Like so many others, storied auto manufacturer Studebaker was hit hard by the Great Depression, and it floundered in the early 1930s. In 1933, the company was forced into bankruptcy and boss Albert Erskine died tragically, throwing the company into disarray. New management sold off the Pierce-Arrow brand (which is one of my favorite pre-war manufacturers; they had the most gorgeous hood ornaments) and brought French designer Raymond Loewy into the fold. Things were starting to look up.
During that era of good times, Studebaker built a giant monument shaped with 8,000 pine trees. From the air, anyone flying overhead could see the trees spelled out “Studebaker” and it remains one of the largest living advertisements in the world. More than 80 years later, those trees are still standing and airplanes circling down to the South Bend, Indiana airport will spot it plainly.
This post is part of our ongoing museum series, which was created to bring the stories from museums around the world to The Drive readers. Check out our previous posts in the series about a restored 1921 Duesenberg Model A, a drag-racing 1937 Willys, and James Hetfield’s Art Deco hot rod.

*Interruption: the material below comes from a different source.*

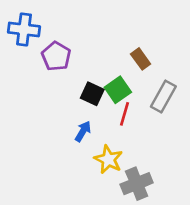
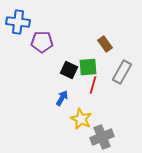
purple pentagon: (56, 56) -> (42, 42), turned -30
green square: (118, 90) -> (88, 67), turned 30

Studebaker had built its proving grounds facility in 1926 near New Carlisle, not far from its South Bend plant. The half-mile-long, sixty-foot-tall, 13.5-acre tree monument was placed just northeast of the oval track.
“The Studebaker Proving Grounds was one of the first controlled automotive-testing grounds for its products and was often called a ‘million-dollar outdoor testing laboratory’ in ads,” Studebaker National Museum Curator Kyle Suter shared with me. “Various road types and conditions were simulated on the track.”
Today, the track on the proving grounds is owned and operated by Navistar; the company maintains the three-mile oval, skid pad, and on- and off-road grade testing for various types of vehicles. Located near my hometown of Elkhart, the RV capital of the world, they stay busy. The land around it is now called Bendix Woods Park and is managed by the St. Joseph County Parks and Recreation Department.
Fans of the brand are keeping the Studebaker name alive. In 2004, the monument was placed on the National Register of Historic Places, and after an ice storm damaged several trees that year, a grant was awarded for its long-term management and preservation. In 2005, the Studebaker National Museum opened its doors (don’t miss its Concours d’Elegance each July). And in 2015, new saplings were planted in the monument after dead and diseased trees were removed.
After more than a century in business, in December of 1963 Studebaker announced the closure of its South Bend plant and nearly 7,000 people lost their jobs. Fortunately, the town rebuilt itself and unemployment quickly resolved in this area. While the production lines went dormant and the brand no longer exists, this living tree monument remains. Hopefully forever.